Deception at it’s finest: Creating an OKCupid Profile
I decided I would try both OKCupid and Tinder, since a good handful of my friends are on both. I started with OKCupid.
I actually really like most of the profile questions. They’re probably all the things I consider, but never give voice to (because we intuitive types can’t always explain what we’re thinking). Some of the ones I like:
- Would you strongly prefer to go out with someone of your own racial background?
- Do you believe your country would be more or less safe if every adult owned a gun?
- Say you’ve started seeing someone you really like. As far as you’re concerned, how long will it take before you have sex?
- What is the most exciting thing about getting to know someone?
In your profile, you have the option of filling out any number out of 8 different sections: My self summary, What I’m doing with my life, I’m really good at, favorite books, movies, shows, music and food, Six things I could never do without, I spend a lot of time thinking about, On a typical Friday night I am…, You should message me if.

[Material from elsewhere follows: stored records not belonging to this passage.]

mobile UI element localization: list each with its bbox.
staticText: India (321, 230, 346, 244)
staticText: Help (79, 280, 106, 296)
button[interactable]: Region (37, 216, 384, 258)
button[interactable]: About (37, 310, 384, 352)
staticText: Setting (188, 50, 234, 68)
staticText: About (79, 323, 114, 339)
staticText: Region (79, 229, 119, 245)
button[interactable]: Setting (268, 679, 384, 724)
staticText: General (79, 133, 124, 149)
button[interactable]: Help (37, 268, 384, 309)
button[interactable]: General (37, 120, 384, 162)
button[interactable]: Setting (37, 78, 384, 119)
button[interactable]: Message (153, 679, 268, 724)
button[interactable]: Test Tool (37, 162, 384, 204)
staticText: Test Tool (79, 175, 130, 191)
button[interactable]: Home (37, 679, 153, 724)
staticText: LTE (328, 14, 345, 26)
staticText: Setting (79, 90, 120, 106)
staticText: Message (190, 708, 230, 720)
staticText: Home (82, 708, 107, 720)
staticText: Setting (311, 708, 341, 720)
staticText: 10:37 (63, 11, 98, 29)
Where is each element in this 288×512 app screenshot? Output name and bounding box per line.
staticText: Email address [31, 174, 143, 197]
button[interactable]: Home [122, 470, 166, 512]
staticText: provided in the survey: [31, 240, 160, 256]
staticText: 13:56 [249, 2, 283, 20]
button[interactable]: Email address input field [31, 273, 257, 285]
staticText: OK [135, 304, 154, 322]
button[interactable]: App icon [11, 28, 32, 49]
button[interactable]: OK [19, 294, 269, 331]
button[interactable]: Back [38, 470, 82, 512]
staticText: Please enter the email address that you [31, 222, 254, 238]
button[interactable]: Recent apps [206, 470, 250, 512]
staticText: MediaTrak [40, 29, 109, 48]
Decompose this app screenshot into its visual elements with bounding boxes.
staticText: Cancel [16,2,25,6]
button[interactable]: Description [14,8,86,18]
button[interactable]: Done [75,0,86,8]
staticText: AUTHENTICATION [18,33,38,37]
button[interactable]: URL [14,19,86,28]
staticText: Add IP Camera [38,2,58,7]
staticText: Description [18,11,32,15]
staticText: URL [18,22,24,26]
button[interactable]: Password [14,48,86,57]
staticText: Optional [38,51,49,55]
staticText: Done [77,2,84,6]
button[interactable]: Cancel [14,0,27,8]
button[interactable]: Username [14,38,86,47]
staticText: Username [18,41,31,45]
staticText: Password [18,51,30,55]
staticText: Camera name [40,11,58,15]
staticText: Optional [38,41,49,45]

I filled out all 8, to varying degrees, as well as most of the “My details” section on the right side. I’ve decided to indicated that I’m “heteroflexible”. I mean, it’s true. All of my relationships have been with men. But I’ve been attracted to women before, and I’m not completely closed off to the possibility of dating one, though if the person in question is looking for a life partner, I might have to disappoint.

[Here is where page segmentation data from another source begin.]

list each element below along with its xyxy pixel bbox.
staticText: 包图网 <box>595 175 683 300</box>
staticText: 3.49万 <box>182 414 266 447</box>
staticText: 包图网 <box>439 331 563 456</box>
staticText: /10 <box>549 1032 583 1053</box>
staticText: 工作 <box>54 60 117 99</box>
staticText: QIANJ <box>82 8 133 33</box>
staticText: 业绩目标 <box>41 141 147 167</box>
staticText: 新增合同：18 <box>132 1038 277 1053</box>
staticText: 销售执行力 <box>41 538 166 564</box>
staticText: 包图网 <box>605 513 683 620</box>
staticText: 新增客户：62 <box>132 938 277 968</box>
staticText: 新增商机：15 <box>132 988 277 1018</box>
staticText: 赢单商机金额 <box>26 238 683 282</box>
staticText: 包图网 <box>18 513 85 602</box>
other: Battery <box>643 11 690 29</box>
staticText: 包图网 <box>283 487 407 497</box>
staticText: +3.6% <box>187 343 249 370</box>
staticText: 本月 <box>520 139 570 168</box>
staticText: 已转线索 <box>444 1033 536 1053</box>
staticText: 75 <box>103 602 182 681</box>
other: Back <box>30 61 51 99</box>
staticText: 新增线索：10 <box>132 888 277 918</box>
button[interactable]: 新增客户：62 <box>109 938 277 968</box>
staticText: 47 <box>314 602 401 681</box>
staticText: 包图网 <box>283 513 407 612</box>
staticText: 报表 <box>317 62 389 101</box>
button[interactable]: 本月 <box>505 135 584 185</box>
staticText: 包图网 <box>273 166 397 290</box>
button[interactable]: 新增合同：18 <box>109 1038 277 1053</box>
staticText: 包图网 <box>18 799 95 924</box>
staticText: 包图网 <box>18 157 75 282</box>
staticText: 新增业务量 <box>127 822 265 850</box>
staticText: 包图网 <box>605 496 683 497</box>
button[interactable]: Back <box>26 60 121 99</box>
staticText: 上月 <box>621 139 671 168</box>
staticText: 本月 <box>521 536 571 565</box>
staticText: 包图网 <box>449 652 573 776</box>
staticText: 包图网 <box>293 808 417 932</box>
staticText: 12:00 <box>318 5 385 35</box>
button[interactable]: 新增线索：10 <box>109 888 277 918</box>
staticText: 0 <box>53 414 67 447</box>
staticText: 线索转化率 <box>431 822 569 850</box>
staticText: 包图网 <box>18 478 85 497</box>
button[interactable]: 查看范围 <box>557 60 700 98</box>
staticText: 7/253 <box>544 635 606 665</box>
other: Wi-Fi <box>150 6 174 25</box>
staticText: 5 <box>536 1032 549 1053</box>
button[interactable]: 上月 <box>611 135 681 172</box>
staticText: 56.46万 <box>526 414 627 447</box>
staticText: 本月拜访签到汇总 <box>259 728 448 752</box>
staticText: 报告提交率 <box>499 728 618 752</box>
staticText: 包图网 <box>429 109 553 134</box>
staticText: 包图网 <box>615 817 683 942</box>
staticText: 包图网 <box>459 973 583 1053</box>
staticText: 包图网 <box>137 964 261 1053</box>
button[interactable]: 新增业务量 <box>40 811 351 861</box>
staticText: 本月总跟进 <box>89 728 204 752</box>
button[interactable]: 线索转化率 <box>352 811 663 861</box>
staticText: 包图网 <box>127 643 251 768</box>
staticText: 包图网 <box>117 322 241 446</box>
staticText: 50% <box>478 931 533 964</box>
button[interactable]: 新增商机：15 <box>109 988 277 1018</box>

Even before I was finished writing, people were already liking my page. I must have received 15 likes in that first hour alone, though since I refuse to upgrade, I can’t view who is liking me. I’m guessing the likes were coming because I had uploaded a picture before I started filling out sections. I used that picture of me from the “About me” page, with the hat. People seem to really like that picture…

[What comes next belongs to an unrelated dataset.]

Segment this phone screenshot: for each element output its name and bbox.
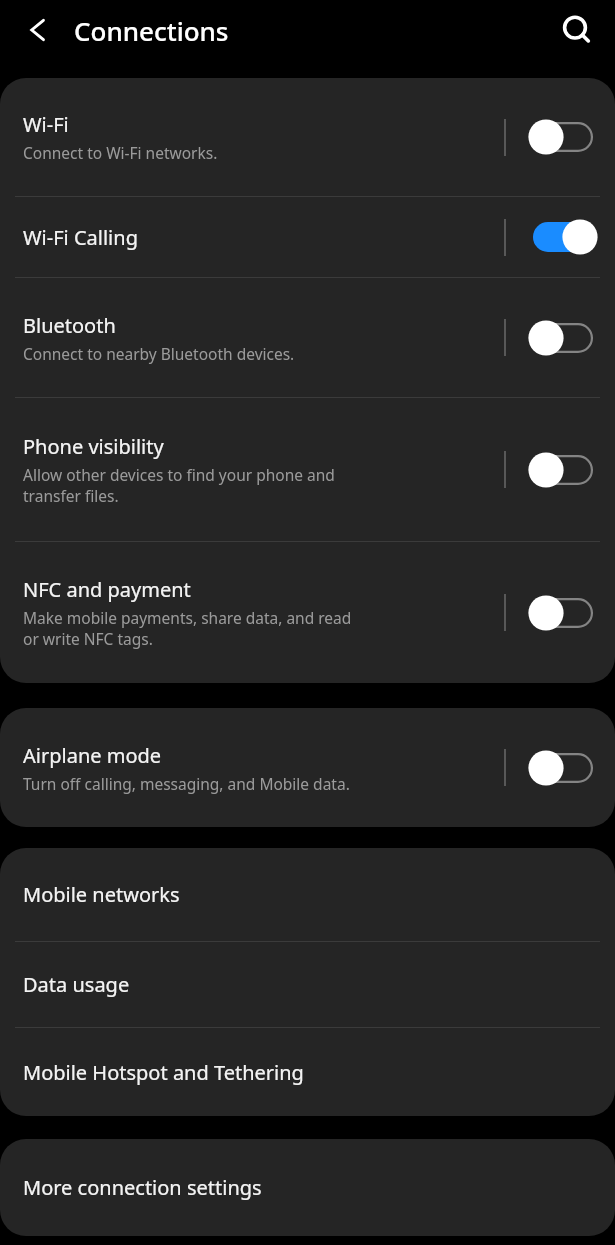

Anyway, then I started browsing people. I already notice some patterns. First, women are more likely to write more in their profile sections than men. They tend to include more details about what they like and what they are like. The profiles in which men were very detailed included a lot of lists or, oddly enough, were from men in very tech-y fields. The vast majority of straight men’s profiles are very stereotypically like…”I like hamburgers. I’m a chill dude.” In other words, I don’t find significant enough details in most men’s profiles to really piece together a person.
I noticed that the vast majority of my profile views are from straight white dudes. Go figure.
Lastly, maybe this is just the area I’m in, but I also notice that there are a lot of skinny ginger guys who post a lot of shirtless pictures. I don’t know what that’s all about, but I’m decidedly not attracted to the aesthetic.
Not surprisingly, I received two messages within two hours of creating a profile. One was from a Middle Eastern guy with a kid. The other was from a SWD. I’m pretty naive, so I messaged both of them back (after briefly consulting with my other online-dating-savvy friends this morning, I soon learned that this is a no-no. From this point on, I don’t plan on replying to anyone I’m not actually interested in, at least in some way). It literally took 4 messages for Middle Eastern guy to suggest meeting up. White guy was hinting at it by the second. Clearly, folks are thirsty.
I reached my first match within 3 hours of browsing around. It’s with a woman. She has a lovely profile photo, very flirty with red lipstick and curly brown hair. I just feel like if we were ever to meet, I’d want more so to be her friend than her date. Maybe I’ll message her. We’ll see how that goes.
24(ish) Hours Later
I received 4 more messages from random people who I’m probably not going to reply to. I think the best one so far just said “hey hun”.
It’s kind of cool, I’m close enough to New York that people from there are included in my radius. I’m definitely seeing more diverse profiles when I browse New Yorkers. My friends caution me that I might receive messages from crazies in the city. I don’t doubt it.